STEP 2: Migration from XML DTD (with parameter entites)

$Id: step2e.html 1.3 2000/02/29 12:01:43 murata Exp $

text by MURATA Makoto

html by NAMBA Ryosuke


You often have to write the same thing many times. Features in STEP 2 allow you to create a decscription once and reference to it repeatedly. These features mimic parameter entities of XML.

1. Parameter entities used in content models

hedgeRule allows you to write a hedge model once, name it, and reference to it repeatedly.

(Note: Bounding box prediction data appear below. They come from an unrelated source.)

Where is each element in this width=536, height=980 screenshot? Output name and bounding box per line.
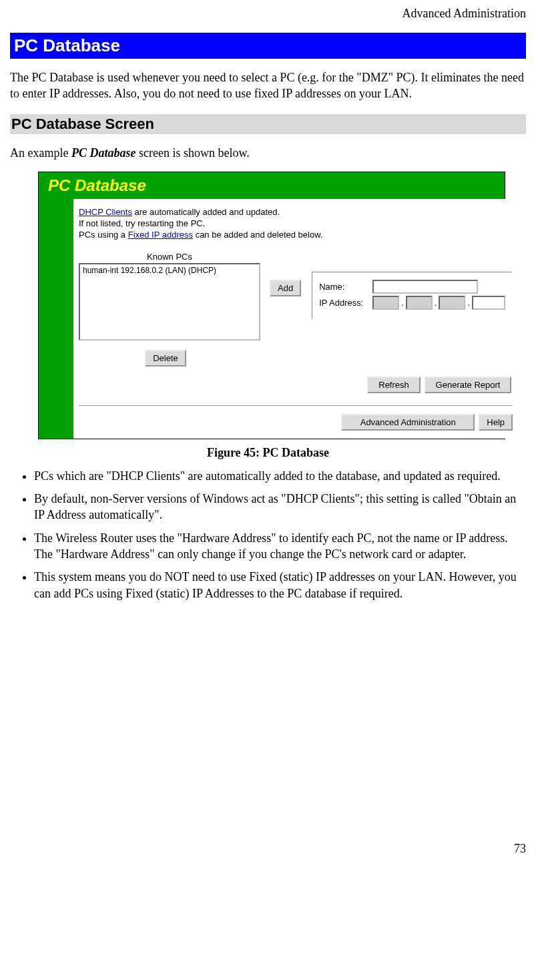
- ui-sidebar: [39, 199, 73, 439]
- pc-database-screenshot: PC Database DHCP Clients are automatical…: [38, 172, 505, 439]
- advanced-administration-button[interactable]: Advanced Administration: [341, 414, 475, 431]
- page-header-section: Advanced Administration: [10, 7, 526, 21]
- ui-banner-title: PC Database: [48, 176, 146, 194]
- list-item: The Wireless Router uses the "Hardware A…: [34, 530, 526, 563]
- name-label: Name:: [319, 282, 372, 292]
- page-title: PC Database: [10, 33, 526, 59]
- page-number: 73: [10, 842, 526, 856]
- fixed-ip-link[interactable]: Fixed IP address: [128, 230, 193, 240]
- help-button[interactable]: Help: [479, 414, 513, 431]
- example-sentence: An example PC Database screen is shown b…: [10, 145, 526, 161]
- list-item: This system means you do NOT need to use…: [34, 569, 526, 601]
- list-item: PCs which are "DHCP Clients" are automat…: [34, 468, 526, 484]
- dot-icon: .: [467, 298, 470, 308]
- list-item[interactable]: human-int 192.168.0.2 (LAN) (DHCP): [83, 266, 256, 275]
- generate-report-button[interactable]: Generate Report: [425, 377, 511, 393]
- ui-banner: PC Database: [39, 172, 505, 199]
- ip-octet-3[interactable]: [439, 296, 465, 310]
- entry-panel: Name: IP Address: . . .: [312, 272, 513, 319]
- figure-caption: Figure 45: PC Database: [10, 446, 526, 460]
- dhcp-clients-link[interactable]: DHCP Clients: [79, 207, 132, 217]
- bullet-list: PCs which are "DHCP Clients" are automat…: [10, 468, 526, 601]
- ip-label: IP Address:: [319, 298, 372, 308]
- note1-rest: are automatically added and updated.: [132, 207, 280, 217]
- section-heading: PC Database Screen: [10, 114, 526, 134]
- note-line-2: If not listed, try restarting the PC.: [79, 218, 513, 228]
- name-field[interactable]: [372, 280, 478, 294]
- note-line-3: PCs using a Fixed IP address can be adde…: [79, 230, 513, 240]
- example-lead: An example: [10, 146, 71, 160]
- known-pcs-listbox[interactable]: human-int 192.168.0.2 (LAN) (DHCP): [79, 263, 260, 340]
- note3-pre: PCs using a: [79, 230, 128, 240]
- ip-octet-1[interactable]: [372, 296, 399, 310]
- known-pcs-label: Known PCs: [147, 252, 192, 262]
- list-item: By default, non-Server versions of Windo…: [34, 491, 526, 523]
- delete-button[interactable]: Delete: [145, 350, 186, 366]
- dot-icon: .: [435, 298, 437, 308]
- refresh-button[interactable]: Refresh: [367, 377, 421, 393]
- example-em: PC Database: [71, 146, 136, 160]
- note-line-1: DHCP Clients are automatically added and…: [79, 207, 513, 217]
- example-tail: screen is shown below.: [136, 146, 249, 160]
- ip-octet-2[interactable]: [406, 296, 433, 310]
- intro-paragraph: The PC Database is used whenever you nee…: [10, 69, 526, 102]
- add-button[interactable]: Add: [270, 280, 301, 296]
- dot-icon: .: [401, 298, 404, 308]
- ip-octet-4[interactable]: [472, 296, 505, 310]
- note3-post: can be added and deleted below.: [193, 230, 322, 240]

In other words, hedgeRule mimics parameter entities referenced from content models in DTD.

1.1 Overview

The syntax of hedgeRule is shown below. foo is a name assigned to the hedge model of this hedgeRule.

<hedgeRule label="foo">
  ...element hedge model...
</hedgeRule>

To reference to such a hedgeRule, we write <ref label="foo"/>. This ref is replaced with the element hedge model specified in the hedgeRule.

In the following example, the hedge model of the elementRule for the element type doc references to a hedgeRule. This elementRule is borrowed from the module in the beginning of STEP 1, and the hedge model minus title is rewritten by a hedgeRule.

<hedgeRule label="doc.body">
  <ref label="para" occurs="*"/>
</hedgeRule>

<elementRule pred="doc">
  <sequence>
    <ref label="title"/>
    <ref label="doc.body"/>
  </sequence>
</elementRule>

The reference to doc.body is expanded as below:

<elementRule pred="doc">
  <sequence>
    <ref label="title"/>
    <ref label="para" occurs="*"/>
  </sequence>
</elementRule>

In this example, a hedgeRule is referenced from an elementRule. But a hedgeRule may reference to another hedgeRule.

STEP 1 explained that ref is a reference to an element type. However, this STEP explains that ref is a reference to a parameter entity. As of STEP 2, we do not have a consistent story yet. However, if no names are shared by element types and parameter entities, we do not have any conflicts.

1.2 Permissible hedge models

hedgeRule can have element hedge models only. Datatype references or mixed hedge models are not permitted. For example, the following rules are not permitted.

<hedgeRule label="mixed.param">
  <mixed>
    <choice occurs="*">
      <ref label="em"/>
      <ref label="strong"/>
    <choice>
  </mixed>
</hedgeRule>

<hedgeRule label="string.param" type="string"/>

As for mixed hedge models, their subordinates (element hedge models) reference to hedgeRule. An example is shown below. The mixed hedge model references to phrase, and phrase is described by a hedgeRule.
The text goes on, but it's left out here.